The principle basically states that the explicit and exclusive rights to copyright were confined to the “mode of expression”, not merely the underlying idea, no matter how fundamental they are. It is an essential aspect of copyright law; that is, copyright can be sought in the way a unique idea is expressed, not only for the originality of the idea.
An idea is abstract and can be common to everyone. Thus, it becomes essential to distinguish between ideas and expression. An idea is the formulation of thought on a particular subject, whereas an expression constitutes the implementation of the said idea. So basically, even if a number of people come up with a similar idea, protection shall only be given to the one who has implemented the idea in some form of expression. Such expression must be explicit, with a particular preparation of words, designs, or other forms.
Thus, this doctrine is utilized to protect multiple forms of the same idea. Till now, courts across every jurisdiction have been unable to develop a formula that can adequately differentiate between idea and expression. This is primarily because sometimes there exists a very thin line between the two concepts, and thus, every case varies accordingly.
The main reason for granting protection to expressions and not ideas is to protect the free flow of ideas. The copyrighting of ideas would bring creativity and innovation to a standstill. It is for this reason that the freedom to copy or get inspired from ideas is central to the structure of the copyright laws. Accordingly, an idea that does not appear in a specific, unique arrangement of words, designs, or other forms cannot be protected under copyright laws.
This long-standing principle of copyright law is confirmed by agreement on aspects related to trade related to intellectual property rights (Trips), Article 9 (2):
“Copyright protection will extend to manifestations, processes, processes, methods of operation or manifestations in the form of mathematical concepts.”
Origin of Idea-Expression Dichotomy
The origin of the idea-expression dichotomy can be traced back to the early cases related to copyright law. One of the most significant cases in the United States that helped establish the said principle was Baker vs Seldon (1879).
Baker vs Seldon (101 U.S. 99 (1879))
In this case, the Supreme Court held that though the expression of a particular idea, like in this case (a bookkeeping system), could be copyrighted, the original idea that gave birth to that expression cannot be copyrighted. It emphasized that copyright protection doesn’t extend to ideas or methods but to the way in which these ideas are expressed.

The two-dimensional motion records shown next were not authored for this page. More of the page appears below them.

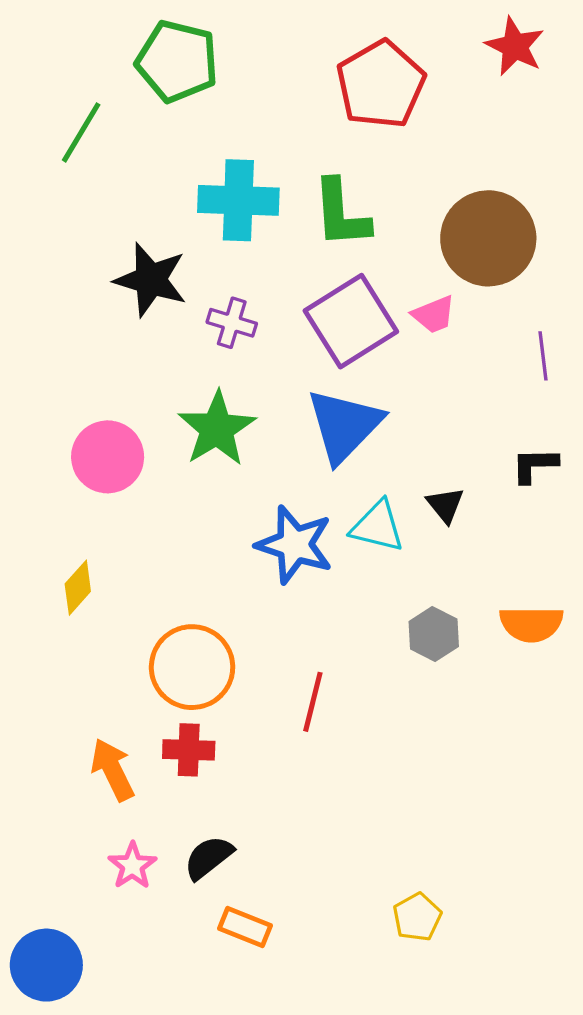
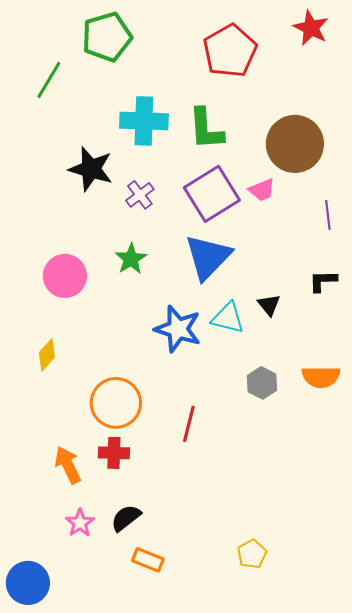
green pentagon: (177, 61) -> (107, 37), turned -30
purple cross: (232, 323) -> (140, 195), turned 36
green star: (217, 429) -> (131, 259), size x0.7

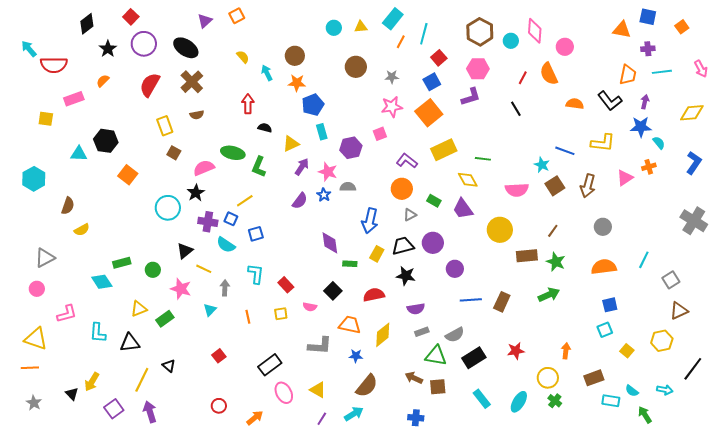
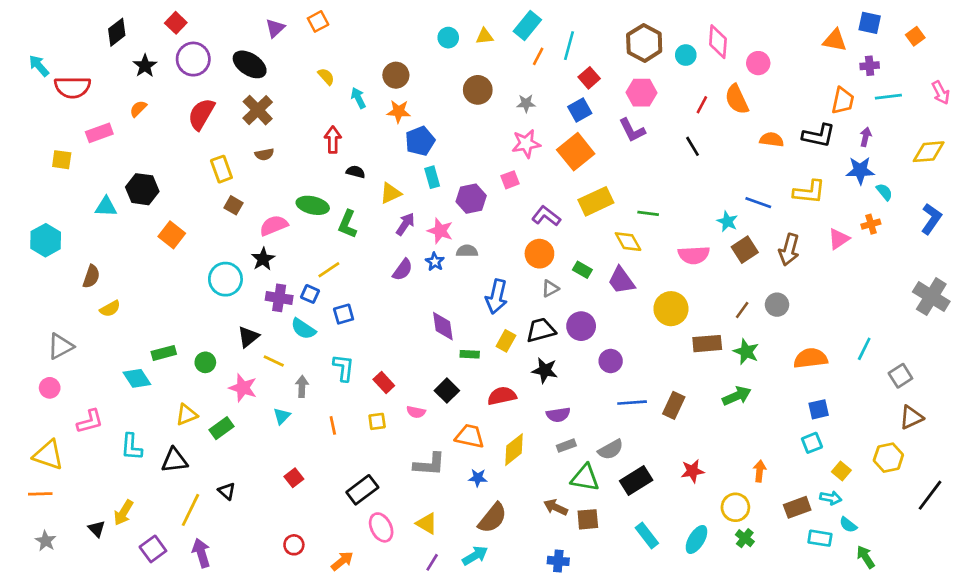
purple L-shape: (471, 97) -> (632, 130), turned 80
black L-shape: (610, 101) -> (819, 136), turned -40
gray circle: (603, 227) -> (777, 305), moved
cyan arrow: (665, 390) -> (831, 498), moved

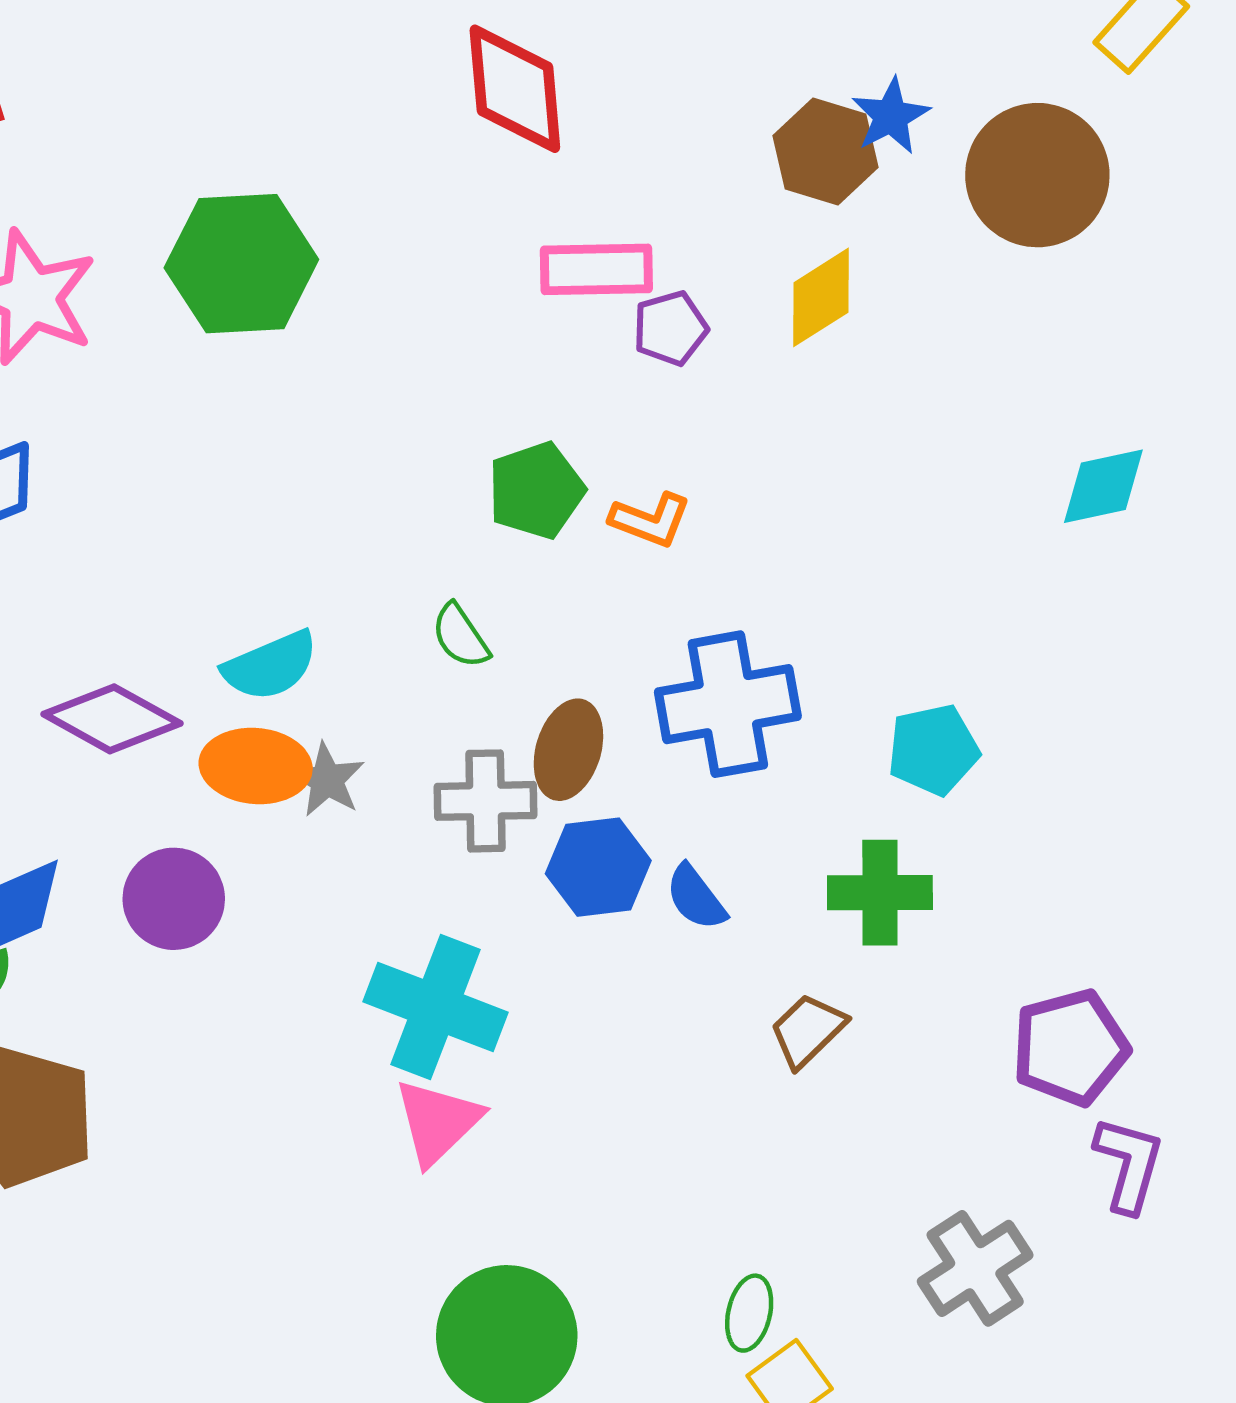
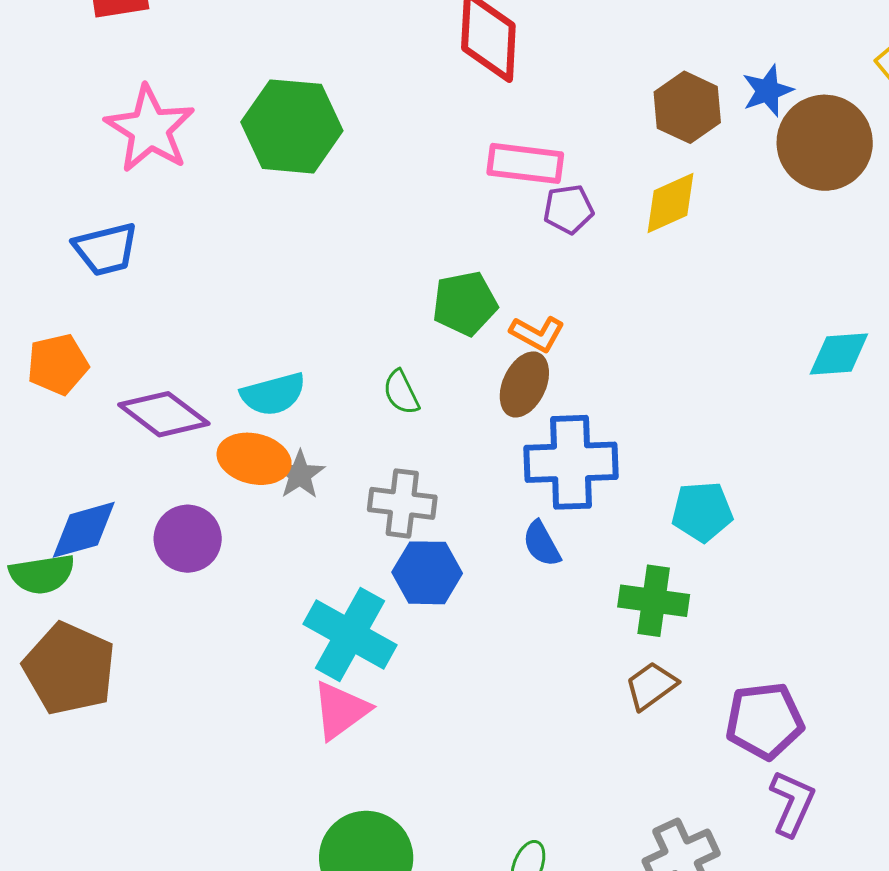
blue star: (891, 116) -> (768, 91), moved
brown ellipse: (568, 750) -> (524, 384), moved
blue hexagon: (598, 867) -> (427, 573), moved
blue semicircle: (696, 897) -> (542, 544), moved
brown trapezoid: (808, 1030) -> (651, 686), moved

This principle in India has its roots in the broader principles of copyright law. A landmark case that shaped this concept in India is R.G. Anand vs Delux Films & Ors. (1978). It stated that different expressions of similar ideas could coexist without infringing on each other’s rights. Apart from this landmark ruling, the idea-expression dichotomy is also influenced by international copyright agreements like the TRIPS agreement. As mentioned above, Article 9(2) of TRIPs reiterates that ideas are not protectable under copyright laws, further solidifying this principle in the Indian legal context.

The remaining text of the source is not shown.